## Exercise details
Look through the entries below and report how many lines hold the string "return". Only the number is wanted.

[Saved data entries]
==*==

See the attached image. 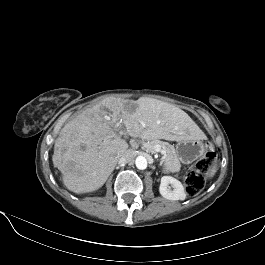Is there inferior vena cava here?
I'll return each mask as SVG.
<instances>
[{
  "label": "inferior vena cava",
  "instance_id": "inferior-vena-cava-1",
  "mask_svg": "<svg viewBox=\"0 0 265 265\" xmlns=\"http://www.w3.org/2000/svg\"><path fill=\"white\" fill-rule=\"evenodd\" d=\"M134 158V152L132 150H126L124 154L119 158V163H129Z\"/></svg>",
  "mask_w": 265,
  "mask_h": 265
}]
</instances>
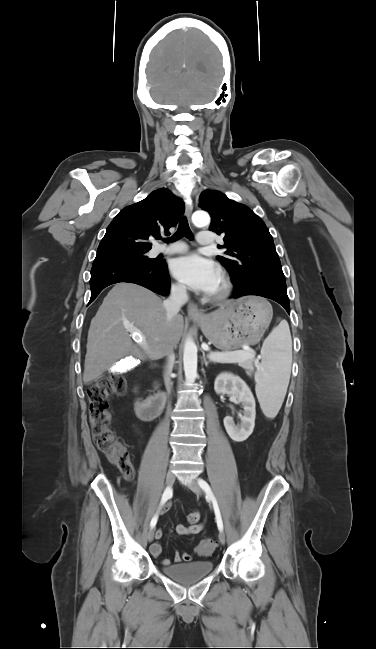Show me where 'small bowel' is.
I'll return each instance as SVG.
<instances>
[{"mask_svg": "<svg viewBox=\"0 0 376 649\" xmlns=\"http://www.w3.org/2000/svg\"><path fill=\"white\" fill-rule=\"evenodd\" d=\"M169 507H170V504H167L166 509H168ZM199 520H200V513L198 511L191 512L187 517L188 524L187 525H184V524L178 525L176 527V532L179 535H190V536L199 534L203 530V524L200 523ZM162 535H163L162 531L160 529L157 530L155 532L156 541L153 542L151 544V546H150V551H151L152 555L154 557H156V558H158L161 555V552H162V546H161V543L159 542V539L162 538ZM192 558H193V556H192L191 553H188V552L181 553L179 551H176L175 555H174V562H176V563L188 562V561H191ZM161 563H162V565L166 566V565L171 564V560L168 559V558H164V559L161 560Z\"/></svg>", "mask_w": 376, "mask_h": 649, "instance_id": "1", "label": "small bowel"}]
</instances>
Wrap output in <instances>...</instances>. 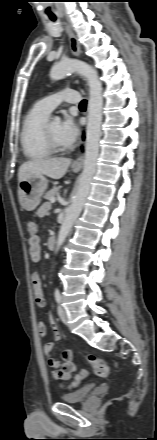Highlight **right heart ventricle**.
<instances>
[{"mask_svg":"<svg viewBox=\"0 0 157 440\" xmlns=\"http://www.w3.org/2000/svg\"><path fill=\"white\" fill-rule=\"evenodd\" d=\"M47 118L48 115L36 106L31 108L24 117L20 139L23 152L29 158H43L52 154L43 136V127Z\"/></svg>","mask_w":157,"mask_h":440,"instance_id":"obj_1","label":"right heart ventricle"}]
</instances>
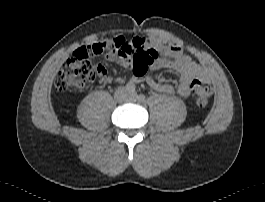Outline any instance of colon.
Masks as SVG:
<instances>
[{"instance_id": "5ec220e1", "label": "colon", "mask_w": 265, "mask_h": 202, "mask_svg": "<svg viewBox=\"0 0 265 202\" xmlns=\"http://www.w3.org/2000/svg\"><path fill=\"white\" fill-rule=\"evenodd\" d=\"M114 51L123 56L132 57V72L136 78L145 75L149 63L158 56L153 48L144 46L140 41L132 42L124 38H115L109 42H100L88 46L82 53L72 55L62 65L55 80V88L59 92L80 91L92 82L96 75L105 71L95 65L92 57L104 52ZM192 95L198 106H206L212 97V86L200 80L191 83Z\"/></svg>"}]
</instances>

==*==

## Exercise answer
2